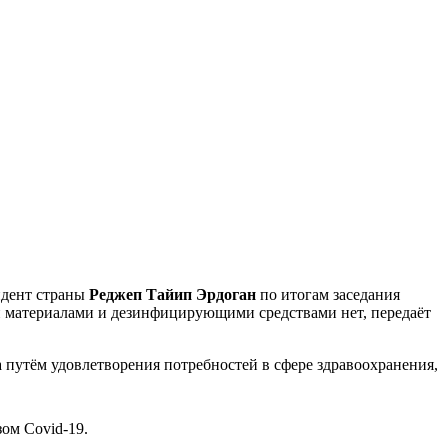
идент страны
Реджеп Тайип Эрдоган
по итогам заседания
и материалами и дезинфицирующими средствами нет, передаёт
 путём удовлетворения потребностей в сфере здравоохранения,
ом Covid-19.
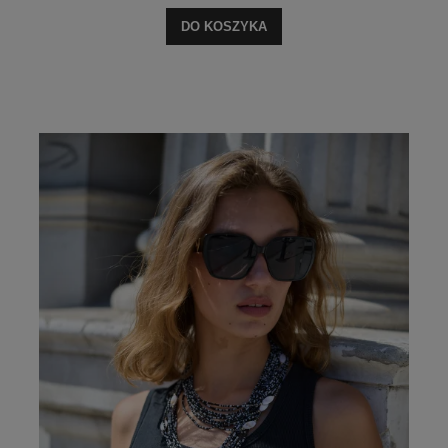
DO KOSZYKA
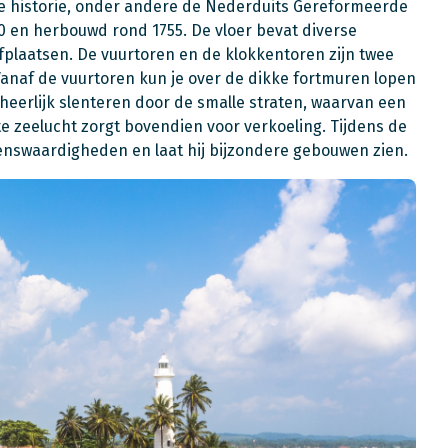
le historie, onder andere de Nederduits Gereformeerde
0 en herbouwd rond 1755. De vloer bevat diverse
plaatsen. De vuurtoren en de klokkentoren zijn twee
 Vanaf de vuurtoren kun je over de dikke fortmuren lopen
heerlijk slenteren door de smalle straten, waarvan een
 zeelucht zorgt bovendien voor verkoeling. Tijdens de
tenswaardigheden en laat hij bijzondere gebouwen zien.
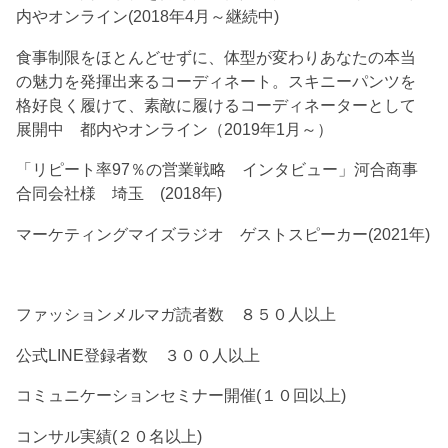
内やオンライン(2018年4月～継続中)
食事制限をほとんどせずに、体型が変わりあなたの本当
の魅力を発揮出来るコーディネート。スキニーパンツを
格好良く履けて、素敵に履けるコーディネーターとして
展開中 都内やオンライン（2019年1月～）
「リピート率97％の営業戦略 インタビュー」河合商事
合同会社様 埼玉 (2018年)
マーケティングマイズラジオ ゲストスピーカー(2021年)
ファッションメルマガ読者数 ８５０人以上
公式LINE登録者数 ３００人以上
コミュニケーションセミナー開催(１０回以上)
コンサル実績(２０名以上)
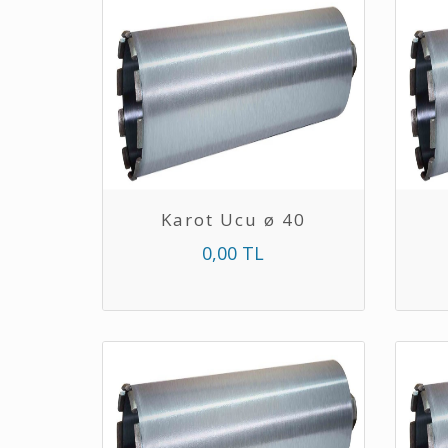
Karot Ucu ø 40
0,00 TL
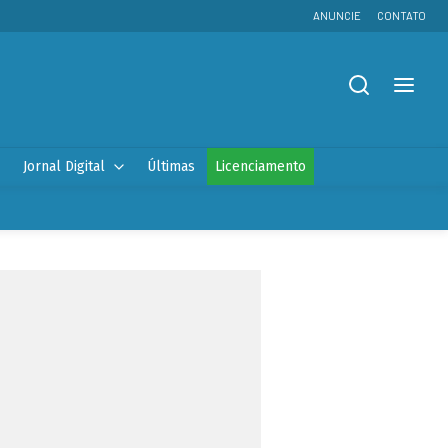
ANUNCIE
CONTATO
Jornal Digital
Últimas
Licenciamento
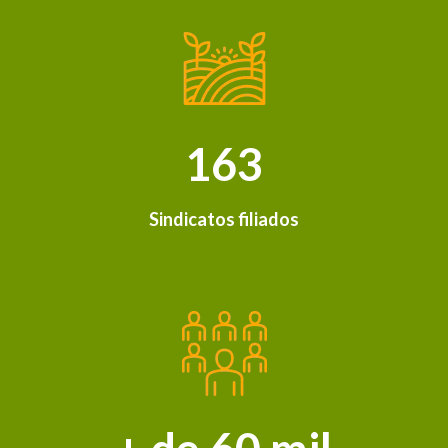
163
Sindicatos filiados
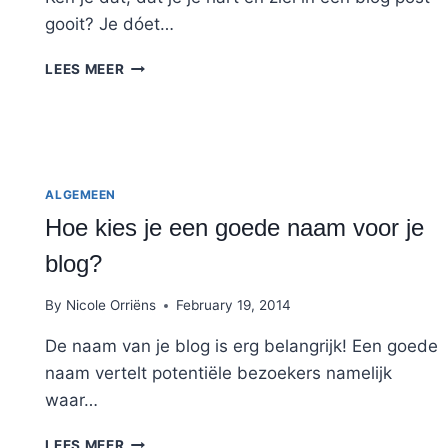
gooit? Je dóet…
DE
LEES MEER
BLOG
BLUES
ALGEMEEN
Hoe kies je een goede naam voor je
blog?
By
Nicole Orriëns
February 19, 2014
De naam van je blog is erg belangrijk! Een goede
naam vertelt potentiële bezoekers namelijk
waar…
HOE
LEES MEER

··········

• **Exercise details**
Please repeat all of the data exactly as it stands, leaving the pictures out.

• **Response below**
идент страны
Реджеп Тайип Эрдоган
по итогам заседания
и материалами и дезинфицирующими средствами нет, передаёт
 путём удовлетворения потребностей в сфере здравоохранения,
ом Covid-19.
DO KOSZYKA
le historie, onder andere de Nederduits Gereformeerde
0 en herbouwd rond 1755. De vloer bevat diverse
plaatsen. De vuurtoren en de klokkentoren zijn twee
 Vanaf de vuurtoren kun je over de dikke fortmuren lopen
heerlijk slenteren door de smalle straten, waarvan een
 zeelucht zorgt bovendien voor verkoeling. Tijdens de
tenswaardigheden en laat hij bijzondere gebouwen zien.
内やオンライン(2018年4月～継続中)
食事制限をほとんどせずに、体型が変わりあなたの本当
の魅力を発揮出来るコーディネート。スキニーパンツを
格好良く履けて、素敵に履けるコーディネーターとして
展開中 都内やオンライン（2019年1月～）
「リピート率97％の営業戦略 インタビュー」河合商事
合同会社様 埼玉 (2018年)
マーケティングマイズラジオ ゲストスピーカー(2021年)
ファッションメルマガ読者数 ８５０人以上
公式LINE登録者数 ３００人以上
コミュニケーションセミナー開催(１０回以上)
コンサル実績(２０名以上)
Karot Ucu ø 40
0,00 TL
ANUNCIE
CONTATO
Jornal Digital
Últimas
Licenciamento
163
Sindicatos filiados
gooit? Je dóet…
DE
LEES MEER
BLOG
BLUES
ALGEMEEN
Hoe kies je een goede naam voor je
blog?
By
Nicole Orriëns
February 19, 2014
De naam van je blog is erg belangrijk! Een goede
naam vertelt potentiële bezoekers namelijk
waar…
HOE
LEES MEER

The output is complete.